::: INFORMATION PROVIDED :::
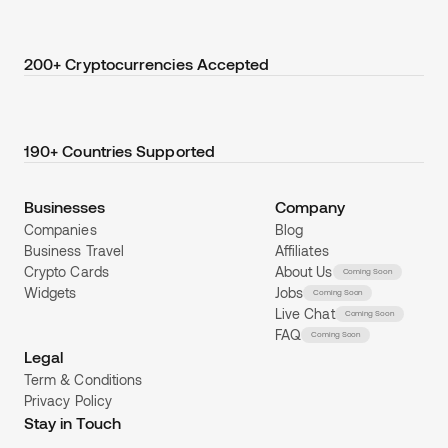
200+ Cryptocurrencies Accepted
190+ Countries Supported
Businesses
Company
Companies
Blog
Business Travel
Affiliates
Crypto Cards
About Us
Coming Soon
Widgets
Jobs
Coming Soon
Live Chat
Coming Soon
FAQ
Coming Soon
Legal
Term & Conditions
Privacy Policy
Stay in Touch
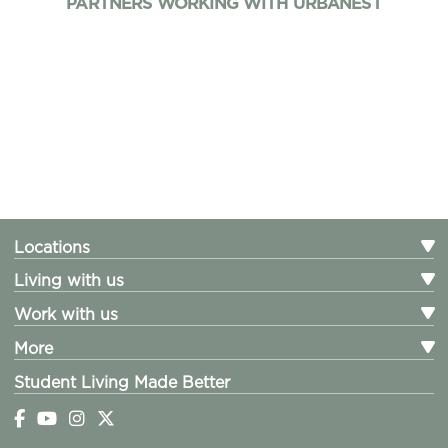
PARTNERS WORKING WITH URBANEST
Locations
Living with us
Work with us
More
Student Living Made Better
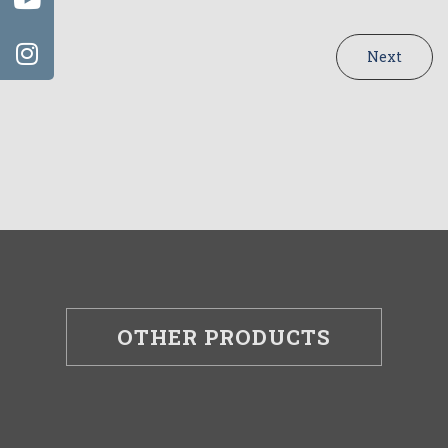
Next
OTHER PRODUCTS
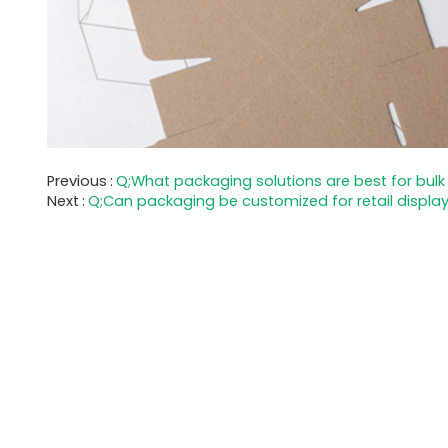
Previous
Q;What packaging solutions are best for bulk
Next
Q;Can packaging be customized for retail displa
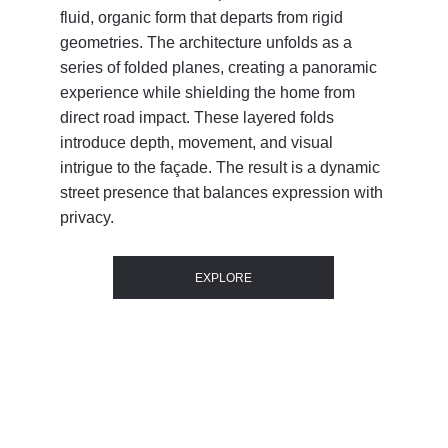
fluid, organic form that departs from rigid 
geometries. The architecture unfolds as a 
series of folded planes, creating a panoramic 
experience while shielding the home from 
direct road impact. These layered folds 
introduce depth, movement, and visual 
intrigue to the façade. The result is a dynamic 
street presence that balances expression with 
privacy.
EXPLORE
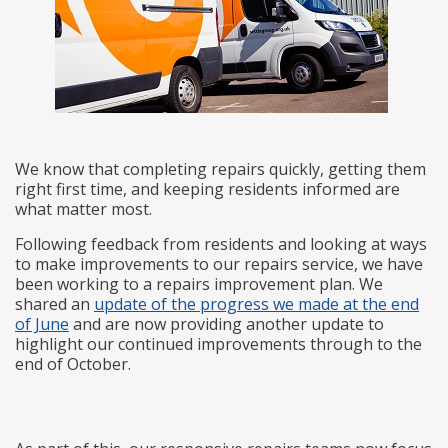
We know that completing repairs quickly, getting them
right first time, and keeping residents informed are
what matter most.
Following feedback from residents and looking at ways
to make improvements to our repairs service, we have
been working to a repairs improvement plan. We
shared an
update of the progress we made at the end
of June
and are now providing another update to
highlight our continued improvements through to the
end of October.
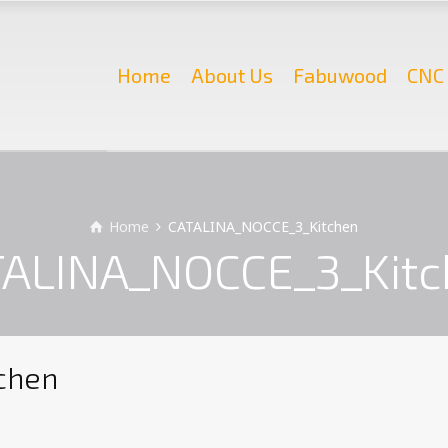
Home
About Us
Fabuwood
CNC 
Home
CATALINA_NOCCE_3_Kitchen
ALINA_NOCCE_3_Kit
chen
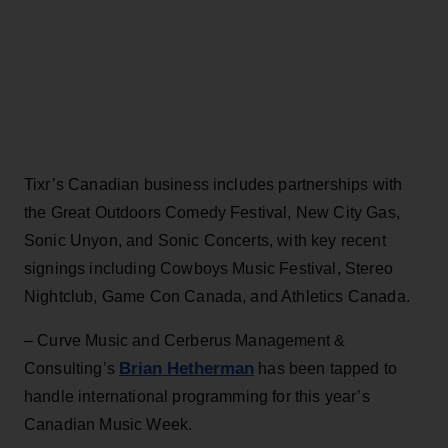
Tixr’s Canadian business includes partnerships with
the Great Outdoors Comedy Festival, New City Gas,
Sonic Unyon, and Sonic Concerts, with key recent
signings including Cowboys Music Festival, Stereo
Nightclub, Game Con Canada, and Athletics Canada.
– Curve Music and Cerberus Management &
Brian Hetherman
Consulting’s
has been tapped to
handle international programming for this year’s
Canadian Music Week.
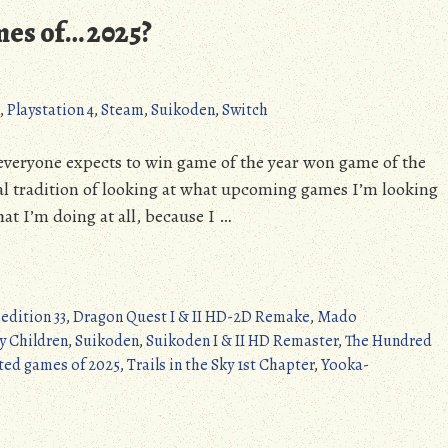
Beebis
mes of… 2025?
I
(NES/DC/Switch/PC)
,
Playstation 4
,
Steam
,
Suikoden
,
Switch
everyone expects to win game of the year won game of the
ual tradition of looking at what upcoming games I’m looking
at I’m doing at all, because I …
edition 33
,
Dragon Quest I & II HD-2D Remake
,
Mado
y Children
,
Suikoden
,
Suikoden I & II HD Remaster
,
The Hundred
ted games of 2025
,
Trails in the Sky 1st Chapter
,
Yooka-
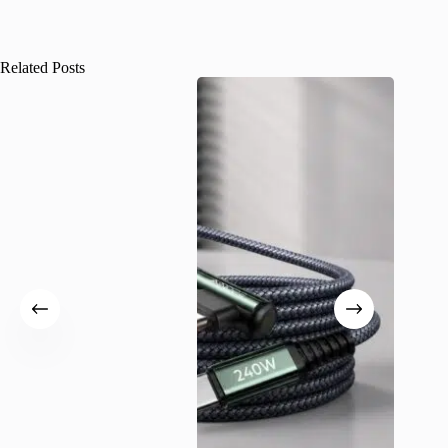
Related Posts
:::
::: INFORMATION PROVIDED :::
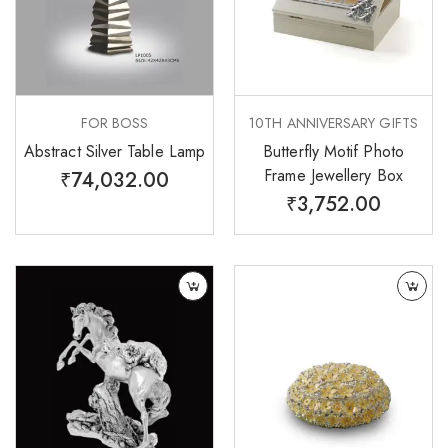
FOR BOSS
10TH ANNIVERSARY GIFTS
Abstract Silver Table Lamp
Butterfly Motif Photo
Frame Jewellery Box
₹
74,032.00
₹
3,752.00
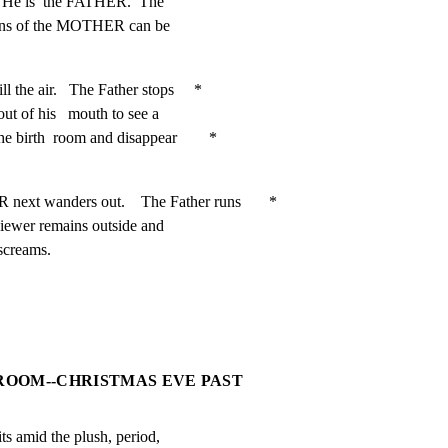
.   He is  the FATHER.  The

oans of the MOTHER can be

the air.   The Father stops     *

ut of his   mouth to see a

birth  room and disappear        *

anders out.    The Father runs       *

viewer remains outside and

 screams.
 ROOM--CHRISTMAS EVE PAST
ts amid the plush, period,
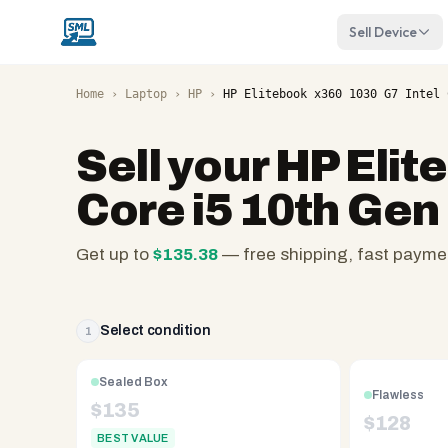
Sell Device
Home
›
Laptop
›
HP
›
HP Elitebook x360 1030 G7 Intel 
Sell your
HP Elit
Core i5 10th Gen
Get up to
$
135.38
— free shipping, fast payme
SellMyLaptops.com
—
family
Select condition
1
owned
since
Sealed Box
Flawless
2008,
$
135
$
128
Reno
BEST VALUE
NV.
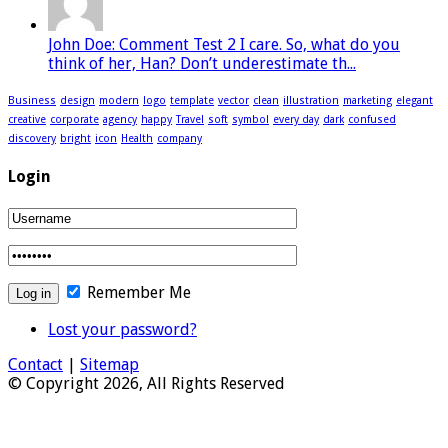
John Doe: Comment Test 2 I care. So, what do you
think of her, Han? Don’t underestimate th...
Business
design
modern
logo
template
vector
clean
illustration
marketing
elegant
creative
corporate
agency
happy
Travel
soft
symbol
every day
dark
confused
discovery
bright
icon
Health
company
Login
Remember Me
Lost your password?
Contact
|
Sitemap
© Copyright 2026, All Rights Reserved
:::
AIM OF THE EXERCISE ::
Copy each line above that contains the word "games".

ANSWER TO THE EXERCISE ::
ual tradition of looking at what upcoming games I’m looking
ted games of 2025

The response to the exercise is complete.